What is being asked
Work out the count of lines in the material where the string "Abbruch" shows up, and reply with it alone.

Study material

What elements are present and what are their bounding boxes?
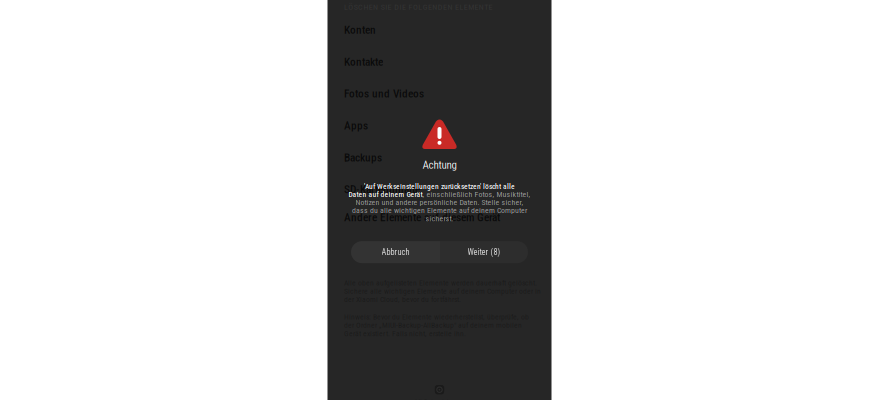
staticText: Daten auf deinem Gerät, einschließlich F… [348, 190, 530, 199]
staticText: sicherst. [426, 214, 454, 223]
button[interactable]: Weiter (8) [440, 241, 528, 263]
staticText: dass du alle wichtigen Elemente auf dein… [352, 206, 527, 215]
button[interactable]: Kontakte [344, 46, 552, 78]
staticText: Fotos und Videos [344, 87, 424, 100]
staticText: Apps [344, 119, 368, 132]
staticText: Abbruch [382, 247, 410, 257]
staticText: LÖSCHEN SIE DIE FOLGENDEN ELEMENTE [344, 2, 492, 12]
button[interactable]: Fotos und Videos [344, 78, 552, 110]
staticText: Notizen und andere persönliche Daten. St… [356, 198, 524, 207]
staticText: SD-Karteninhalte [344, 183, 420, 196]
staticText: Kontakte [344, 55, 383, 68]
staticText: 'Auf Werkseinstellungen zurücksetzen' lö… [364, 182, 515, 191]
button[interactable]: SD-Karteninhalte [344, 174, 552, 205]
button[interactable]: Backups [344, 142, 552, 174]
button[interactable]: Abbruch [351, 241, 440, 263]
button[interactable]: Konten [344, 14, 552, 46]
button[interactable]: Apps [344, 110, 552, 142]
staticText: Andere Elemente auf diesem Gerät [344, 211, 500, 224]
staticText: Backups [344, 151, 382, 164]
staticText: Konten [344, 23, 376, 37]
button[interactable]: Andere Elemente auf diesem Gerät [344, 202, 552, 233]
staticText: Weiter (8) [468, 247, 500, 257]
staticText: Achtung [422, 158, 456, 172]
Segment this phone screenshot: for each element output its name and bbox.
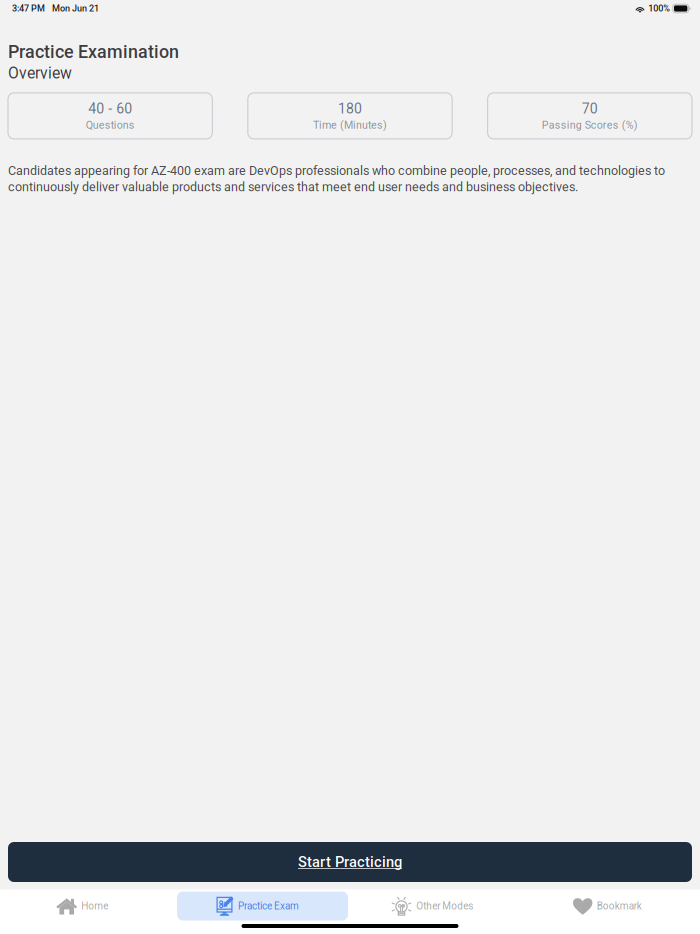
staticText: Bookmark (597, 900, 642, 912)
staticText: 100% (648, 3, 670, 14)
staticText: Home (81, 900, 108, 912)
staticText: Mon Jun 21 (52, 3, 99, 14)
staticText: Candidates appearing for AZ-400 exam are… (8, 163, 665, 194)
staticText: 180 (338, 100, 362, 117)
staticText: 70 (582, 100, 598, 117)
button[interactable]: Home (0, 892, 170, 920)
staticText: Time (Minutes) (313, 119, 387, 131)
staticText: Practice Examination (8, 42, 179, 62)
button[interactable]: Other Modes (345, 892, 520, 920)
staticText: Overview (8, 64, 72, 82)
staticText: 40 - 60 (88, 100, 132, 117)
staticText: Questions (86, 119, 135, 131)
staticText: Start Practicing (298, 853, 402, 871)
button[interactable]: Bookmark (520, 892, 695, 920)
button[interactable]: Practice Exam (170, 892, 345, 920)
staticText: 3:47 PM (12, 3, 45, 14)
staticText: Other Modes (416, 900, 473, 912)
staticText: Passing Scores (%) (542, 119, 638, 131)
staticText: Practice Exam (238, 900, 299, 912)
button[interactable]: Start Practicing (8, 842, 692, 882)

Finished exercise
2